The format employs per-file compression rather than whole-archive compression, trading marginal compression ratio reduction for preservation of random access characteristics.

**Whole-Archive Compression Failure Mode:** Compressing the entire archive (`.eng.gz` pattern) achieves 5-10% better ratios through cross-file dictionary building but destroys random access. Extracting any file requires decompressing all preceding content. For a 10GB archive, extracting the final file decompresses 10GB; extracting 100 files decompresses 1TB of intermediate data. This pattern is incompatible with operational requirements.

**Per-File Granularity:** Individual file compression maintains true random access. Extracting file N requires: (1) hash lookup in central directory O(1), (2) seek to data offset O(1), (3) read compressed bytes, (4) decompress target file only. Total operations remain constant regardless of archive size or file position.

**Algorithm Selection by Content Type:** The compression method field permits per-file algorithm optimization:

- **None (0):** Pre-compressed formats (JPEG, PNG, MP4, ZIP), files under 4KB where header overhead exceeds gains
- **LZ4 (1):** Speed-critical content requiring sub-millisecond decompression (textures, frequently accessed configuration)
- **Zstandard (2):** Balanced compression for text, JSON, SQLite databases (40-50% reduction, 400-600 MB/s decompression)
- **Deflate (3):** Maximum compatibility with legacy ZIP tools (slower, included for interoperability)

**Frame-Based Compression for Large Files:** SQLite databases and large binary assets employ optional frame-based compression, dividing files into 64KB chunks compressed independently. A frame index in the local header maps byte ranges to compressed frame offsets, enabling selective decompression of requested regions. When SQLite's VFS requests bytes 2,000,000-2,004,096, the system decompresses only frames 30-31 (128KB total) rather than the entire multi-gigabyte database.

---

## 4.0 VIRTUAL FILESYSTEM ARCHITECTURE

### 4.1 SQLite VFS Integration

The Engram format's distinguishing capability provides direct SQL query execution against embedded databases without extraction through Virtual File System abstraction. This architecture transforms archives from opaque containers into queryable knowledge repositories.

**VFS Abstraction Layer:** SQLite's modular VFS interface separates the query engine from storage implementation through a defined API of file operations: `xOpen`, `xRead`, `xWrite`, `xSync`, `xFileSize`, and locking primitives. Custom VFS implementations satisfy this interface while substituting alternative storage backends: compressed files, network resources, encrypted volumes, or—in this case—archive-embedded databases.

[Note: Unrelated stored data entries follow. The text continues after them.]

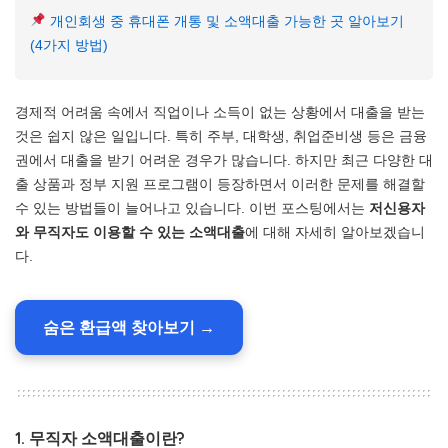
개인회생 중 휴대폰 개통 및 소액대출 가능한 곳 알아보기
(4가지 방법)
경제적 어려움 속에서 직업이나 소득이 없는 상황에서 대출을 받는
것은 쉽지 않은 일입니다. 특히 주부, 대학생, 취업준비생 등은 금융
권에서 대출을 받기 어려운 경우가 많습니다. 하지만 최근 다양한 대
출 상품과 정부 지원 프로그램이 등장하면서 이러한 문제를 해결할
수 있는 방법들이 늘어나고 있습니다. 이번 포스팅에서는
저신용자
와 무직자도 이용할 수 있는 소액대출
에 대해 자세히 알아보겠습니
다.
숨은 환급액 찾아보기 →
1. 무직자 소액대출이란?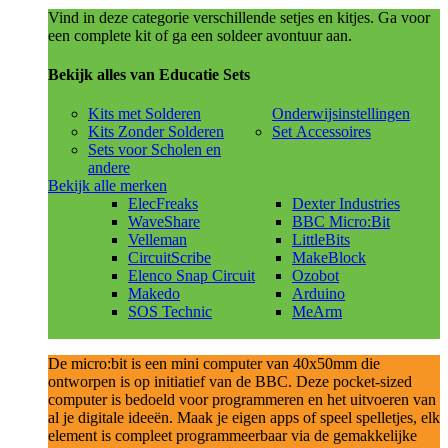
Vind in deze categorie verschillende setjes en kitjes. Ga voor
een complete kit of ga een soldeer avontuur aan.
Bekijk alles van Educatie Sets
Kits met Solderen
Onderwijsinstellingen
Kits Zonder Solderen
Set Accessoires
Sets voor Scholen en
andere
Bekijk alle merken
ElecFreaks
Dexter Industries
WaveShare
BBC Micro:Bit
Velleman
LittleBits
CircuitScribe
MakeBlock
Elenco Snap Circuit
Ozobot
Makedo
Arduino
SOS Technic
MeArm
De micro:bit is een mini computer van 40x50mm die
ontworpen is op initiatief van de BBC. Deze pocket-sized
computer is bedoeld voor programmeren en het uitvoeren van
al je digitale ideeën. Maak je eigen apps of speel spelletjes, elk
element is compleet programmeerbaar via de gemakkelijke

**Archive VFS Implementation Pattern:** The Engram VFS implementation operates in three phases:

1. **Initialization:** Register custom VFS with SQLite engine, providing archive reader instance
2. **Database Open:** When application requests database connection, VFS locates file in archive index, extracts complete database into memory buffer (Vec\<u8\> for Rust implementations)
3. **Query Execution:** SQLite operates against memory buffer using standard read/write operations, unaware of archive abstraction

**Memory-Based Storage Rationale:** Loading entire databases into memory rather than streaming from archive proves optimal for typical use cases. SQLite exhibits random access patterns with frequent small reads scattered across the database file. Streaming implementations would require: seek to archive offset, locate compressed frame, decompress 64KB, extract requested 4KB page—repeated thousands of times per query. Memory-resident databases eliminate this overhead; query performance approaches native filesystem speed at the cost of initial load time (typically 100-500ms for databases under 100MB).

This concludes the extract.